Teknoloji ve bilim bize sınırsız bir hakimiyet vaat etti. Akıllı telefonlarımızla hava durumunu, trafiği, hatta insanların duygularını "yönetebileceğimizi" sandık. Ancak bir pandemi geldi, tüm dengeler altüst oldu. Bir deprem oldu, şehirler enkaz halini aldı. Bir sevdiğimiz gitti, yüreğimiz paramparça kaldı. İşte o zaman anladık hayat kontrol edilebilir bir algoritma değil; akışa bırakılması gereken bir nehirdir.
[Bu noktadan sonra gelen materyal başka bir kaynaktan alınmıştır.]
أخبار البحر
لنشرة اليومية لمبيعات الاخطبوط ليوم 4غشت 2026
Bırakmak çoğu zaman "vazgeçmek"le karıştırılır. Oysa bırakmak direncin değil, bilgeliğin eylemidir. Bir ilişkiyi sürdürmek için çırpınırken aslında onu boğduğunuzu fark etmek... İşinizde mükemmeliyetçilik uğruna kendinizi tüketirken, aslında yaşamı kaçırdığınızı görmek... Bazen en güçlü adım, "Artık yetmez" deyip bırakmaktır.
Buda'nın dediği gibi; "Bırakın, her şey geçip gitsin. Bıraktığınızda özgür olursunuz."
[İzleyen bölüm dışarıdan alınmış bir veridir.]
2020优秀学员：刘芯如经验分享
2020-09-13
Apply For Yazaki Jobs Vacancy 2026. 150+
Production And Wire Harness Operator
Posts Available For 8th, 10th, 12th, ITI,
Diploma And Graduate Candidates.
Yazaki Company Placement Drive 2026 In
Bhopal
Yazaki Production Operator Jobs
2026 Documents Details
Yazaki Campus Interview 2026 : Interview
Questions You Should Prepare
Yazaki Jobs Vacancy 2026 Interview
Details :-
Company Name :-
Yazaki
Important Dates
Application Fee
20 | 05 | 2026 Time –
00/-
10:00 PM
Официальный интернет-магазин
Doğa bize bir ders verir. Ağaçlar, yapraklarını dökerken direnmez. Nehir, önüne çıkan kayalara çarpmak yerine, onların etrafından akar. İnsan da ancak akışa uyduğunda gerçek huzuru bulur.
Kendinize şu soruları sorun; Hangi mücadeleler aslında sizi değil, egonuzu besliyor? Neyi bırakırsanız daha hafif hissedersiniz?
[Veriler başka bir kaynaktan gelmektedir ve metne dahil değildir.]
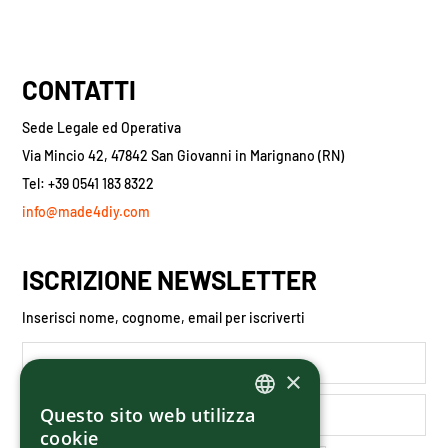
CONTATTI
Sede Legale ed Operativa
Via Mincio 42, 47842 San Giovanni in Marignano (RN)
Tel: +39 0541 183 8322
info@made4diy.com
ISCRIZIONE NEWSLETTER
Inserisci nome, cognome, email per iscriverti
×
Questo sito web utilizza
ITALIAN
cookie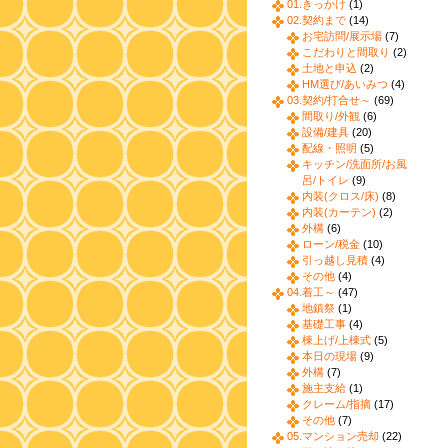
01.きっかけ
(1)
02.契約まで
(14)
お宅訪問/展示場
(7)
こだわりと間取り
(2)
土地と申込
(2)
HM選び/あいみつ
(4)
03.契約/打合せ～
(69)
間取り/外観
(6)
設備/建具
(20)
配線・照明
(5)
キッチン/洗面所/お風
呂/トイレ
(9)
内装(クロス/床)
(8)
内装(カーテン)
(2)
外構
(6)
ローン/税金
(10)
引っ越し見積
(4)
その他
(4)
04.着工～
(47)
地鎮祭
(1)
基礎工事
(4)
棟上げ/上棟式
(5)
本日の現場
(9)
外構
(7)
施主支給
(1)
クレーム/指摘
(17)
その他
(7)
05.マンション売却
(22)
Unutmayın; bırakmak yeni bir başlangıç için boşluk yaratmaktır.
Hayat tutundukça kayganlaşan bir iptir. Bıraktıkça ise bizi taşıyan bir nehir. Elinizden gelenin en iyisini yapın, sonra bırakın. Çünkü gerçek huzur kontrol etme hırsından vazgeçtiğinizde kapınızı çalar..
"Bırak artık o kavgayı... Bırak o geçmişi... Bırak o korkuyu... Bırak hayat seni götürsün istediği yere. Belki de orası aradığın yerdir."